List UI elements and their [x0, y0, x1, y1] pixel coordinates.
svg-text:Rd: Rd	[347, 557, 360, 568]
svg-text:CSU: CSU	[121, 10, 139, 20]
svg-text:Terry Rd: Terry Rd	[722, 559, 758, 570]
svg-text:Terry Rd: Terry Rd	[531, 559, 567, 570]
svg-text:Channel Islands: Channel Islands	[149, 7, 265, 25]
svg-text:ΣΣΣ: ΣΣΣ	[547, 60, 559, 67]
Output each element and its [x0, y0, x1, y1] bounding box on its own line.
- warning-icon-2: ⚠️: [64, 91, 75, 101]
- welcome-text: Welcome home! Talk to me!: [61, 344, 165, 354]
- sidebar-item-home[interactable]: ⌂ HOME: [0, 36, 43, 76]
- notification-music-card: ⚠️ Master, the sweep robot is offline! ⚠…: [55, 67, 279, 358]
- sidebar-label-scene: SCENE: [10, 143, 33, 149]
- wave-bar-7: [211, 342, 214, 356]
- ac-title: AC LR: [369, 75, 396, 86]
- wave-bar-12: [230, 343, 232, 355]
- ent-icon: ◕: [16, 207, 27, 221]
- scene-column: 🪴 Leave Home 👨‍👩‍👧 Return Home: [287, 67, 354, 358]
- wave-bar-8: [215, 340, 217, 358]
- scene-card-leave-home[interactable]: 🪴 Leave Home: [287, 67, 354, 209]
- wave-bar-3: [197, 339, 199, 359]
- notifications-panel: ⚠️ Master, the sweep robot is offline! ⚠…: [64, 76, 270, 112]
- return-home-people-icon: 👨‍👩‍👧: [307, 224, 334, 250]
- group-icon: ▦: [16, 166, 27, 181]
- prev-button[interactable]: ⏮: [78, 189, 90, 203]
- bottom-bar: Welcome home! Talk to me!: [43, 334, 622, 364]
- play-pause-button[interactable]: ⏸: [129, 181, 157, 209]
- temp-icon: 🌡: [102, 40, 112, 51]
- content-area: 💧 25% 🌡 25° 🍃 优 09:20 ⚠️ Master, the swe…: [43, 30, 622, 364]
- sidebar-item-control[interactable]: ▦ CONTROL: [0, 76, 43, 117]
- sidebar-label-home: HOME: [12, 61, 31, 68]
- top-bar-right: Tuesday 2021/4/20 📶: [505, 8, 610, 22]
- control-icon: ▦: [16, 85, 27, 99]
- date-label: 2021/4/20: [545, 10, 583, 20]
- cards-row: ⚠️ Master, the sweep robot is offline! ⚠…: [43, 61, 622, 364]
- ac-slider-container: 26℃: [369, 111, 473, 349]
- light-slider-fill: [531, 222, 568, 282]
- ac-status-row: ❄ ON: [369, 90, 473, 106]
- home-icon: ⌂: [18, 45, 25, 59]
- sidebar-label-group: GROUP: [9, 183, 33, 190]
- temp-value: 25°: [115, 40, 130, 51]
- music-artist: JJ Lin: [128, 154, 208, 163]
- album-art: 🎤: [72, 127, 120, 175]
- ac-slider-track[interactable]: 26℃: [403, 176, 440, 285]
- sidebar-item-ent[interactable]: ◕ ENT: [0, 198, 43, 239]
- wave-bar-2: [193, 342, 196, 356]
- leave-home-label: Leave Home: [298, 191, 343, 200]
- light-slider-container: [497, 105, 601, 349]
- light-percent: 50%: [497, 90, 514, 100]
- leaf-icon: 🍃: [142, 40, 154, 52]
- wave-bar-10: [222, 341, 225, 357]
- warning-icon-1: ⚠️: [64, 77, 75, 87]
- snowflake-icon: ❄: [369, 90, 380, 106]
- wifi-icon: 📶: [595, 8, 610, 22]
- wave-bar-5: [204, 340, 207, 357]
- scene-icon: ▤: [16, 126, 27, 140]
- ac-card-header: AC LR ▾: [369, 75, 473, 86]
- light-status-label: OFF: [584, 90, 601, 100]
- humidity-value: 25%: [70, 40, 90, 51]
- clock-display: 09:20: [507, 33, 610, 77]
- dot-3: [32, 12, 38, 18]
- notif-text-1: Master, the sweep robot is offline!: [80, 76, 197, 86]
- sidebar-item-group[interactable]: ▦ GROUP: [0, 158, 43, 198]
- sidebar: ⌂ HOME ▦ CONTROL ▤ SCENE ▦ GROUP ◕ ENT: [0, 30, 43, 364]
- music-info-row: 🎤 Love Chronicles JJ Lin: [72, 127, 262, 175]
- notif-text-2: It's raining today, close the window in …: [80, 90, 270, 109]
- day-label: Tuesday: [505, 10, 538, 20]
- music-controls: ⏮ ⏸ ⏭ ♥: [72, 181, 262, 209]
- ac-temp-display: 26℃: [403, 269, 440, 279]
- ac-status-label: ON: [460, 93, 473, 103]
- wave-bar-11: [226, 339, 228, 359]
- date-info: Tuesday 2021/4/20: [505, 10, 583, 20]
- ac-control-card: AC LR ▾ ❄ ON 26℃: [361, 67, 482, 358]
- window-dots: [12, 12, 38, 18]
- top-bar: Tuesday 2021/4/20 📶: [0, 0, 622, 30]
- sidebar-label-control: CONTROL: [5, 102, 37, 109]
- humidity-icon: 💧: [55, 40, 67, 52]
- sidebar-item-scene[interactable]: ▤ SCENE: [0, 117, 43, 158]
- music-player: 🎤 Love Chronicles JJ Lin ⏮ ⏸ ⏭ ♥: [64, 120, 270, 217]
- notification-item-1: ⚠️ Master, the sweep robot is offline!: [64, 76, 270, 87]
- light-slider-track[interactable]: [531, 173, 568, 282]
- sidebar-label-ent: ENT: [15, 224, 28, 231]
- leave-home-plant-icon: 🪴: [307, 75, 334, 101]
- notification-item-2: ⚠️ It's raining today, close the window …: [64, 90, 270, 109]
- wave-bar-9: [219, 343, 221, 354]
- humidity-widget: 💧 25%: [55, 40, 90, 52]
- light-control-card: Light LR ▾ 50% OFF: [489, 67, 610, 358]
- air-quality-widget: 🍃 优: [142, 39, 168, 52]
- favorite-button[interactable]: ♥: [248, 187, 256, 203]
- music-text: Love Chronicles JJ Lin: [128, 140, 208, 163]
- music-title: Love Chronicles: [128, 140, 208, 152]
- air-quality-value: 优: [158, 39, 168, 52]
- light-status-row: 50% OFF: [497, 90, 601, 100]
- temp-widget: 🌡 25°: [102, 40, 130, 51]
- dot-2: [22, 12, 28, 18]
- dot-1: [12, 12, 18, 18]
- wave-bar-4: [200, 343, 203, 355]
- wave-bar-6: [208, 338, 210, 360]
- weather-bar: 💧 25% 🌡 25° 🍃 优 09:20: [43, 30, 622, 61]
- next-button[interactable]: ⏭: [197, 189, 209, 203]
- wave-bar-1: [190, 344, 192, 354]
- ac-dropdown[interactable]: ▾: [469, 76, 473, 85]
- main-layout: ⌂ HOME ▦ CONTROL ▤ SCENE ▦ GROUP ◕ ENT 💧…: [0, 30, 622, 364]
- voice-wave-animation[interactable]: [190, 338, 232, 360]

ABOUT THIS EXERCISE: Using the records above as the source, restate each line verbatim.

ANSWER BOX:
List UI elements and their [x0, y0, x1, y1] pixel coordinates.
svg-text:Rd: Rd	[347, 557, 360, 568]
svg-text:CSU: CSU	[121, 10, 139, 20]
svg-text:Terry Rd: Terry Rd	[722, 559, 758, 570]
svg-text:Terry Rd: Terry Rd	[531, 559, 567, 570]
svg-text:Channel Islands: Channel Islands	[149, 7, 265, 25]
svg-text:ΣΣΣ: ΣΣΣ	[547, 60, 559, 67]
Output each element and its [x0, y0, x1, y1] bounding box on its own line.
- warning-icon-2: ⚠️: [64, 91, 75, 101]
- welcome-text: Welcome home! Talk to me!: [61, 344, 165, 354]
- sidebar-item-home[interactable]: ⌂ HOME: [0, 36, 43, 76]
- notification-music-card: ⚠️ Master, the sweep robot is offline! ⚠…: [55, 67, 279, 358]
- sidebar-label-scene: SCENE: [10, 143, 33, 149]
- wave-bar-7: [211, 342, 214, 356]
- ac-title: AC LR: [369, 75, 396, 86]
- wave-bar-12: [230, 343, 232, 355]
- ent-icon: ◕: [16, 207, 27, 221]
- scene-column: 🪴 Leave Home 👨‍👩‍👧 Return Home: [287, 67, 354, 358]
- wave-bar-8: [215, 340, 217, 358]
- scene-card-leave-home[interactable]: 🪴 Leave Home: [287, 67, 354, 209]
- wave-bar-3: [197, 339, 199, 359]
- notifications-panel: ⚠️ Master, the sweep robot is offline! ⚠…: [64, 76, 270, 112]
- return-home-people-icon: 👨‍👩‍👧: [307, 224, 334, 250]
- group-icon: ▦: [16, 166, 27, 181]
- prev-button[interactable]: ⏮: [78, 189, 90, 203]
- bottom-bar: Welcome home! Talk to me!: [43, 334, 622, 364]
- play-pause-button[interactable]: ⏸: [129, 181, 157, 209]
- temp-icon: 🌡: [102, 40, 112, 51]
- content-area: 💧 25% 🌡 25° 🍃 优 09:20 ⚠️ Master, the swe…: [43, 30, 622, 364]
- sidebar-item-control[interactable]: ▦ CONTROL: [0, 76, 43, 117]
- sidebar-label-home: HOME: [12, 61, 31, 68]
- top-bar-right: Tuesday 2021/4/20 📶: [505, 8, 610, 22]
- control-icon: ▦: [16, 85, 27, 99]
- date-label: 2021/4/20: [545, 10, 583, 20]
- cards-row: ⚠️ Master, the sweep robot is offline! ⚠…: [43, 61, 622, 364]
- ac-slider-container: 26℃: [369, 111, 473, 349]
- light-slider-fill: [531, 222, 568, 282]
- ac-status-row: ❄ ON: [369, 90, 473, 106]
- home-icon: ⌂: [18, 45, 25, 59]
- sidebar-label-group: GROUP: [9, 183, 33, 190]
- temp-value: 25°: [115, 40, 130, 51]
- music-artist: JJ Lin: [128, 154, 208, 163]
- album-art: 🎤: [72, 127, 120, 175]
- ac-slider-track[interactable]: 26℃: [403, 176, 440, 285]
- sidebar-item-ent[interactable]: ◕ ENT: [0, 198, 43, 239]
- wave-bar-2: [193, 342, 196, 356]
- leave-home-label: Leave Home: [298, 191, 343, 200]
- light-slider-container: [497, 105, 601, 349]
- light-percent: 50%: [497, 90, 514, 100]
- leaf-icon: 🍃: [142, 40, 154, 52]
- wave-bar-10: [222, 341, 225, 357]
- warning-icon-1: ⚠️: [64, 77, 75, 87]
- snowflake-icon: ❄: [369, 90, 380, 106]
- wifi-icon: 📶: [595, 8, 610, 22]
- wave-bar-5: [204, 340, 207, 357]
- scene-icon: ▤: [16, 126, 27, 140]
- ac-card-header: AC LR ▾: [369, 75, 473, 86]
- light-status-label: OFF: [584, 90, 601, 100]
- humidity-value: 25%: [70, 40, 90, 51]
- clock-display: 09:20: [507, 33, 610, 77]
- dot-3: [32, 12, 38, 18]
- notif-text-1: Master, the sweep robot is offline!: [80, 76, 197, 86]
- sidebar-item-group[interactable]: ▦ GROUP: [0, 158, 43, 198]
- sidebar: ⌂ HOME ▦ CONTROL ▤ SCENE ▦ GROUP ◕ ENT: [0, 30, 43, 364]
- music-info-row: 🎤 Love Chronicles JJ Lin: [72, 127, 262, 175]
- notif-text-2: It's raining today, close the window in …: [80, 90, 270, 109]
- day-label: Tuesday: [505, 10, 538, 20]
- music-controls: ⏮ ⏸ ⏭ ♥: [72, 181, 262, 209]
- ac-temp-display: 26℃: [403, 269, 440, 279]
- ac-status-label: ON: [460, 93, 473, 103]
- wave-bar-11: [226, 339, 228, 359]
- date-info: Tuesday 2021/4/20: [505, 10, 583, 20]
- ac-control-card: AC LR ▾ ❄ ON 26℃: [361, 67, 482, 358]
- window-dots: [12, 12, 38, 18]
- top-bar: Tuesday 2021/4/20 📶: [0, 0, 622, 30]
- sidebar-label-control: CONTROL: [5, 102, 37, 109]
- humidity-icon: 💧: [55, 40, 67, 52]
- sidebar-item-scene[interactable]: ▤ SCENE: [0, 117, 43, 158]
- music-player: 🎤 Love Chronicles JJ Lin ⏮ ⏸ ⏭ ♥: [64, 120, 270, 217]
- notification-item-1: ⚠️ Master, the sweep robot is offline!: [64, 76, 270, 87]
- light-slider-track[interactable]: [531, 173, 568, 282]
- sidebar-label-ent: ENT: [15, 224, 28, 231]
- leave-home-plant-icon: 🪴: [307, 75, 334, 101]
- notification-item-2: ⚠️ It's raining today, close the window …: [64, 90, 270, 109]
- wave-bar-9: [219, 343, 221, 354]
- humidity-widget: 💧 25%: [55, 40, 90, 52]
- light-control-card: Light LR ▾ 50% OFF: [489, 67, 610, 358]
- air-quality-widget: 🍃 优: [142, 39, 168, 52]
- favorite-button[interactable]: ♥: [248, 187, 256, 203]
- music-text: Love Chronicles JJ Lin: [128, 140, 208, 163]
- music-title: Love Chronicles: [128, 140, 208, 152]
- air-quality-value: 优: [158, 39, 168, 52]
- light-status-row: 50% OFF: [497, 90, 601, 100]
- temp-widget: 🌡 25°: [102, 40, 130, 51]
- dot-2: [22, 12, 28, 18]
- dot-1: [12, 12, 18, 18]
- wave-bar-4: [200, 343, 203, 355]
- wave-bar-6: [208, 338, 210, 360]
- weather-bar: 💧 25% 🌡 25° 🍃 优 09:20: [43, 30, 622, 61]
- next-button[interactable]: ⏭: [197, 189, 209, 203]
- wave-bar-1: [190, 344, 192, 354]
- ac-dropdown[interactable]: ▾: [469, 76, 473, 85]
- main-layout: ⌂ HOME ▦ CONTROL ▤ SCENE ▦ GROUP ◕ ENT 💧…: [0, 30, 622, 364]
- voice-wave-animation[interactable]: [190, 338, 232, 360]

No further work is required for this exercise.